CLUSTER # ELEMENTS EXAMPLES 
67 etsy.com
expedia.com
kickstarter.com 
xda-developers.com 
60 github.com 
linkedin.com
trello.com 
tumblr.com 
65 google.* 
112 bbc.co.uk
cbsnews.com
cnet.com
cnn.com
elmundo.es
forbes.com
foxnews.com 
38 blogger.com
blogspot.* 
48 akamaihd.net
alexa.cn
amazonaws.com
ask.com
bp.blogspot.com 
87 bbc.com 
independent.co.uk
lequipe.fr 
marca.com 
nytimes.com
telegraph.co.uk
theguardian.com 
61 alibaba.com
amazon.*
ebay.* 
146 aol.com
baidu.com
google.cn
yahoo.com 
64 answers.com
dictionary.com
thefreedictionary.com
wikipedia.org 

These results showed that some pages covering similar topics were clustered together. Obviously, we were not analysing the content of each website itself, but the design of it in terms of where images, buttons and input boxes are located. However, it is expected that websites covering similar topics also share similar designs and, as a result, their 128-feature vector would be more similar than other websites covering different topics.

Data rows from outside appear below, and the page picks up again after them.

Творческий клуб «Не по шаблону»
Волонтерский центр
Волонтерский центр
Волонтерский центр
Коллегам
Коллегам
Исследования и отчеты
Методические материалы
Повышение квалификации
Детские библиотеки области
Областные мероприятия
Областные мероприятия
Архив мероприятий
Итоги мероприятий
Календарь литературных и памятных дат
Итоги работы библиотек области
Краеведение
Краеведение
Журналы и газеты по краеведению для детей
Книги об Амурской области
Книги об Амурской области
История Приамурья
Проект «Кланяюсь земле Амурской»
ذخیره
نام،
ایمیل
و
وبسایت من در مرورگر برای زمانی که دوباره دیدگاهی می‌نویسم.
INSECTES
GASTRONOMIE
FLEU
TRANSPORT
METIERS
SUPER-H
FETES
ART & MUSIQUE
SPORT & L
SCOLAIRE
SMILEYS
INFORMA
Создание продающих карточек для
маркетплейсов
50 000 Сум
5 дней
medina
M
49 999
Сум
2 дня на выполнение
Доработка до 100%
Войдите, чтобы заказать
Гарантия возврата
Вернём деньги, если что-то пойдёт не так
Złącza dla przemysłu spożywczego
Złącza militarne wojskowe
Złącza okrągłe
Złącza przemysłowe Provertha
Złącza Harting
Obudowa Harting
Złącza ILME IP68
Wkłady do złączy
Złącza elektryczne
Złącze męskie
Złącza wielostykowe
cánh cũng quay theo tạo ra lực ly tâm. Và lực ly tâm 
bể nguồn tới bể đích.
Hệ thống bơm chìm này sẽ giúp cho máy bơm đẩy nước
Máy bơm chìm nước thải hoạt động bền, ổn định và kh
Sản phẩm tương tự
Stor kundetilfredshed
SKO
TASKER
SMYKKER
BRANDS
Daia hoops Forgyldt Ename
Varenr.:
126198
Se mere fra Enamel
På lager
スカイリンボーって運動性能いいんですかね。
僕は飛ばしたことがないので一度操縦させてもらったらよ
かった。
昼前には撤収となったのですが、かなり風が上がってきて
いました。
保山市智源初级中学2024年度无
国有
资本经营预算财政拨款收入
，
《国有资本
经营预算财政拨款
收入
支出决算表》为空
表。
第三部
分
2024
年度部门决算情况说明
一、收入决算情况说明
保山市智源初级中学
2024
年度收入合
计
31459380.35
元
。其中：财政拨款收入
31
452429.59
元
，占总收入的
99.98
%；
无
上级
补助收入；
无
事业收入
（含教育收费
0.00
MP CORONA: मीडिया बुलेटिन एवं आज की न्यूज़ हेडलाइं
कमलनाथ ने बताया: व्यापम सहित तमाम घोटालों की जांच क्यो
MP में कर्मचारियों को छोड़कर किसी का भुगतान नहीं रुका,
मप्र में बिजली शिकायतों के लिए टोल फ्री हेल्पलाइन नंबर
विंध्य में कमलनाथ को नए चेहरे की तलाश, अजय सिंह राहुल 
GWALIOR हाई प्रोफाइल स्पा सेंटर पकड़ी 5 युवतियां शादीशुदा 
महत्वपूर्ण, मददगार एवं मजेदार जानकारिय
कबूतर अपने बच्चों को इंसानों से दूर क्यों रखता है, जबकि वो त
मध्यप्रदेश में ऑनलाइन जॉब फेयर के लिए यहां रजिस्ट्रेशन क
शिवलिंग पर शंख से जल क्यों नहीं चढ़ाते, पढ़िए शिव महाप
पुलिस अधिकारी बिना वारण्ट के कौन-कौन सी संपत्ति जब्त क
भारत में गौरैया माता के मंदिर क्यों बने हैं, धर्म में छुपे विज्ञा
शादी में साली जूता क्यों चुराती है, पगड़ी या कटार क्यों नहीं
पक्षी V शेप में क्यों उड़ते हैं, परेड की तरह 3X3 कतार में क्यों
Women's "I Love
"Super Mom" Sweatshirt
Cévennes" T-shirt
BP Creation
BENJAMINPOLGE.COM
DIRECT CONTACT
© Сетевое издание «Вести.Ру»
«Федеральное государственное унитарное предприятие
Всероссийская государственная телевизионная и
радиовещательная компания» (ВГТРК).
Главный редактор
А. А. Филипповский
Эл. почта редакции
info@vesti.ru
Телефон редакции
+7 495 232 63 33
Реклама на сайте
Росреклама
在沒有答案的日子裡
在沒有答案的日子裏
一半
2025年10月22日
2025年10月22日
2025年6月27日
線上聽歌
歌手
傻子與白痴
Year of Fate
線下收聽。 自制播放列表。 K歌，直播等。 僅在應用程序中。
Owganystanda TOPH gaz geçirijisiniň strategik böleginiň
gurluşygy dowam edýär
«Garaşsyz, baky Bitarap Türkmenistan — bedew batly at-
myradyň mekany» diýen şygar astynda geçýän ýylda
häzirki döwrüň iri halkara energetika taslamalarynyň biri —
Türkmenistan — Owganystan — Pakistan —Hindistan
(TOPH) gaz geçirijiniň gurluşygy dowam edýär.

An example would be newspapers that were clustered together in cluster 3 and 6, depending on their design, or dictionaries and similar that are clustered in cluster 9. An interesting example is cluster 5, which clusters together a combination of pages that returned an error when they were visited and, therefore, they all look similar to each other.

In summary, we experimented with several approaches to solve this classification problem; the combination of extracting the semantic segmentation of the webpage and using an autoencoder to find a representation of its design was found to be the most promising technique. Further experiments could include using a bigger autoencoder and using the four colours, and not only one of them, and combining this visual design technique with text-based techniques.